El sonido de las tripas fue tan fuerte que Fernando se despertó, quiso burlar el hambre durmiendo un poco más y se tapó con las cobijas de cartón y con retazos de telas viejas que se encontró días antes en una de esas mágicas bolsas negras que yacen en las esquinas de la cuidad, pero el rayo de sol penetró con gran facilidad el techo inexistente y le avisó que era hora de trabajar.
Las calles de la pequeña urbe estaban desoladas y eran un tanto bipolares en es ese sentido, pues una semana estaban abarrotadas y en la otra parecían el lejano oeste. Fernando quiso ponerse la ropa de trabajar y no le fue difícil elegir entre los 2 pantalones que tiene, se abotonó la camisa, amarró los cordones de sus desgastados zapatos, se miró al pedazo de espejo que guarda en la caja de sus cosas, se acomodó el tapabocas (un pedazo de tela de las mágicas bolsas negras) y emprendió su marcha hasta el centro.
El comedor popular no abre sino hasta el mediodía y Fernando sabe que las horas pasan lento, por ello va a una esquina donde a veces consigue un poco de comida, pero hoy el camión de la realidad pasó temprano llevándose todas las bolsas negras y también, sus esperanzas. El ruido de las tripas reaparece, y con ellas, una lágrima que recorre tímidamente su rostro.

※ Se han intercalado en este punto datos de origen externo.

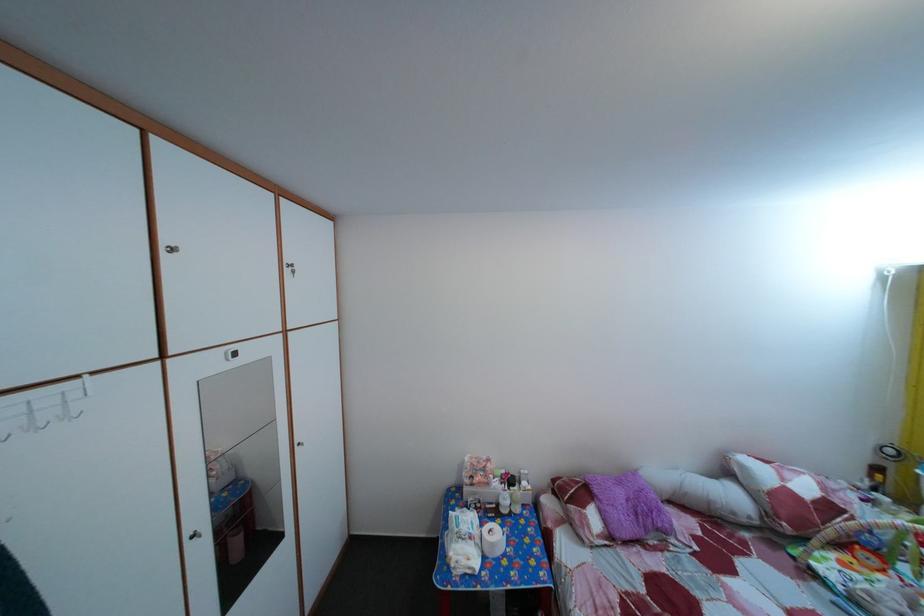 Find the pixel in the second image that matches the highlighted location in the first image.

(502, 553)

Se sienta a descansar y mientras cierra los ojos le llegan flashazos de lo que parecen ser vidas pasadas, en esas tenues escenas se ve abrazando a su esposa y siente el calor que le brindaban aquellos brazos, luego le interrumpen las paredes blancas y vacías de un hospital psiquiátrico y finalmente la sirena de una ambulancia irrumpe el silencio y le hace volver a la realidad.
El trabajo de Fernando consiste en buscar en las bolsas negras o en los rincones, potes plásticos que luego cambia por un plato de comida a un señor del mercado municipal, hoy no iba a ser un buen día.
Se dirige a las afueras del hospital, que es uno de los pocos puntos de la cuidad donde siempre hay gente. Efectivamente el lugar estaba repleto, a Fernando no le gusta pedir pero, el hambre le hizo cambiar de opinión, muchos lanzaron miradas despectivas y otros le ignoraban, una joven de unos 30 años, le llamó y le regaló una arepa
–tenga señor, es todo lo que puedo darle- dijo.
Los ojos de Fernando brillaron, y aceptó con gran entusiasmo el bocado que le ofrecieron, no sin antes dar las gracias.
La esperanza de una segunda comida
Ya era mediodía y Fernando iba llegando al comedor popular, pero se encontró un papel blanco en la puerta que decía que no trabajarían ese fin de semana por que era feriado, pero las letras eran unos garabatos que carecen de sentido para él, y se quedó allí con la esperanza de que hubiese llegado más temprano que los demás… las horas pasaban mas no el anhelo de comer de nuevo.
Como había perdido el viaje decidió regresar, y mientras caminaba por la acera se detuvo a escuchar una voz que salía de una casa, era la voz del presidente, daba el reporte diario sobre el coronavirus y se vanagloriaba con cifras sobre lo bien que iban las cosas.
Unas nubes negras se posaron en el cielo rápidamente y en ellas era fácil deducir el torrencial aguacero que estaba próximo a caer, Fernando apresuró el paso, mientras recordaba y repetía las insistentes palabras en tono impositivo del presidente “quédate en casa”.
Las gotas caían del cielo con suma rapidez y aún faltaba medio camino para que Fernando llegara, le pareció buena idea guarecerse bajo un puente que estaba cerca… las horas pasaban y la lluvia no cesaba. Finalmente escampó y él emprendió camino de nuevo, tenía que llegar a su refugio, era de suma importancia llegar a casa y quedarse en ella, como había dicho el presidente.
Ya en su catre y a punto de dormirse el ruido en el estómago reapareció, recordó a la joven que le regaló la arepa en la mañana y anheló con todas las fuerzas posibles contar con la misma suerte el día siguiente, pero, el presidente había dicho que había que quedarse en casa, una breve diatriba le mantuvo despierto ¿Cómo voy a quedarme en casa si tengo que ir a buscar comida? Un instante de lucidez le hizo concluir que él no estaba incumpliendo con lo que el presidente decía, al fin y al cabo esa era su casa, la calle.
Esta la vida de Fernando, un hombre de 53 años que sufre de problemas mentales y tiene 10 años viviendo en la calle, las decadencias del hospital psiquiátrico en el que estaba recluido hace una década le hizo escaparse, y su búsqueda nunca inició. Desde entonces las calles de cemento son las paredes de su casa, los puentes fungen como techo y los cartones son las sábanas que lo cobijan. Son historias de cartón que están allí, visibles pero con mayor fuerza ignoradas.